The only other code worth mentioning is the ActiveSkin
setter in the SkinnedApplication
abstract class. This just tracks the name of the currently-selected skin and raises the change event. The actual resource-update process is offloaded to the SkinResourceDictionary
class, which I thought was a cleaner separation of concerns.
Other Reading
This StackOverflow answer provides a handy list of what to skin and some thoughts about how to plan for it:
If you want to store your skin files in an external assembly, have a look at this article:
WPF Resource Dictionary Basics
Look vs Layout
I didn’t want to add complexity to this project, but an idea I may explore in the future is treating layout as a separate type of skinning operation from visual effects like colors and fonts.
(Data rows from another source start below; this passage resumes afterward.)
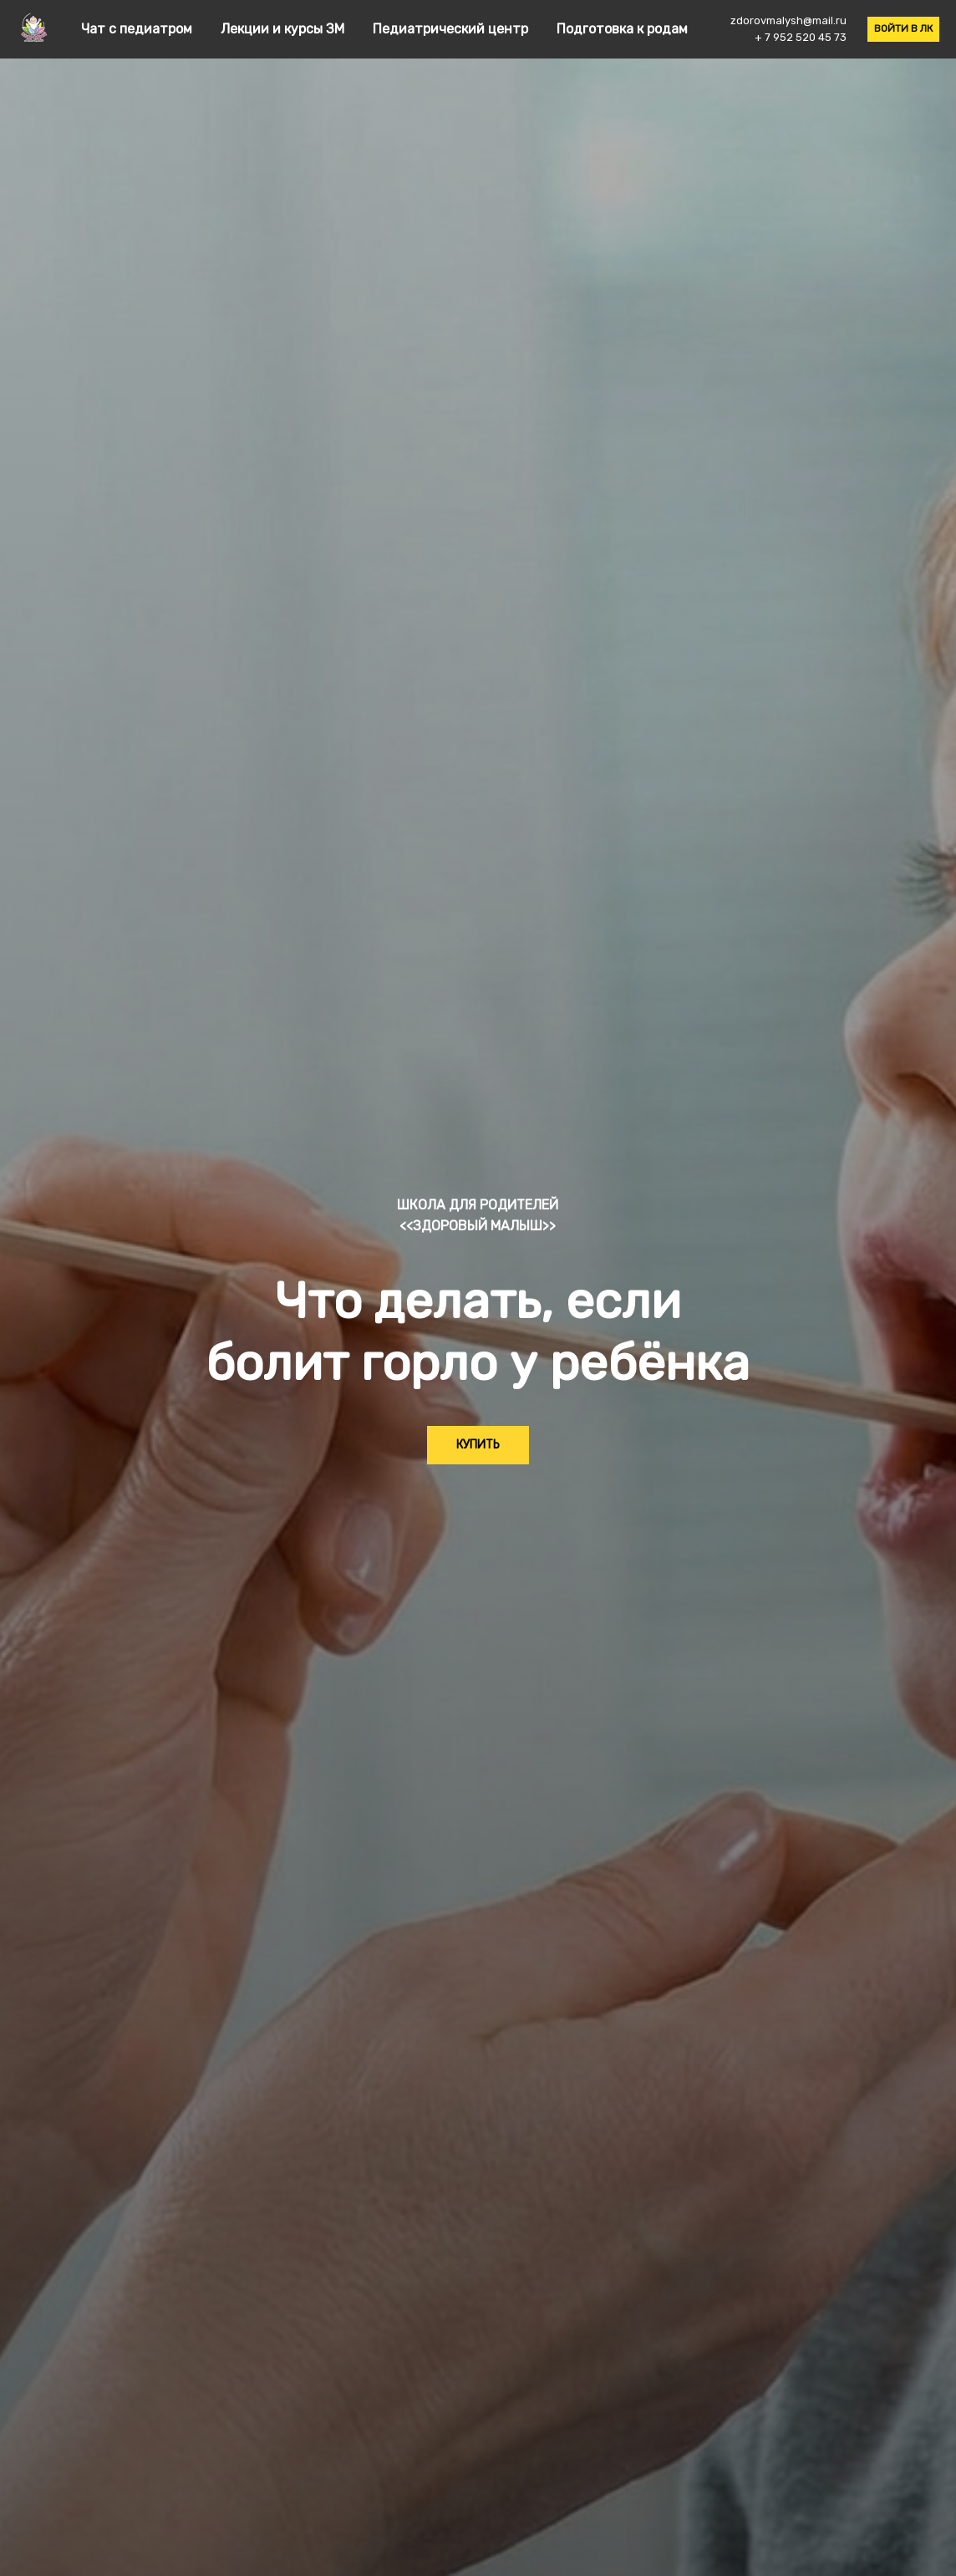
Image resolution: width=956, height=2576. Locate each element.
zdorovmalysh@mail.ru (788, 20)
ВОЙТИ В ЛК (903, 28)
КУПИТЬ (478, 1445)
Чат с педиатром (138, 29)
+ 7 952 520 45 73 (801, 37)
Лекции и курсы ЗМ (284, 29)
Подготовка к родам (622, 29)
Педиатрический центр (452, 29)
The implementation should be easy – a third custom property on SkinResourceDictionary
to differentiate between the two groups and another dictionary key value in the tuple. Then it would be a matter of following the same pattern already used to apply the resources according to SkinName
. Validation would also have to change (layout resources shouldn’t be required to have the same skin categories as visual resources). This extra level of classification would allow the app developer to decide what groups were available purely from the XAML, once again yielding the all-XAML benefits already demonstrated here.
Conclusion
Back at the office, my WPF-based proof-of-concept was an instant hit. Not surprisingly, it significantly outperforms the web based equivalent in every way. It uses a quarter of the memory, it looks better and has a more flexible UI, there is one tenth as much code to write and maintain, which directly translates into lower TCO, and I wrote near-production-quality code in just six days. I estiamte the web version would require several _weeks__ to write from scratch (there is a lot of mainframe querying and complex data presentation and selection, all of which is easy in WPF).
And thanks to the techniques presented here, by the time everyone gets into the office on Monday morning, my proof-of-concept will have added the ability to swap skins on the fly!